__Available data__.
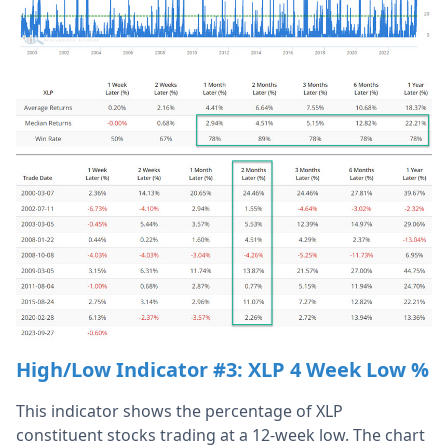
High/Low Indicator #3:
XLP 4 Week Low %
This indicator shows the percentage of XLP
constituent stocks trading at a 12-week low. The chart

__Task description__.
Copy out all of the data word for word. Do not carry over any picture.

__Your response__.
High/Low Indicator #3:
XLP 4 Week Low %
This indicator shows the percentage of XLP
constituent stocks trading at a 12-week low. The chart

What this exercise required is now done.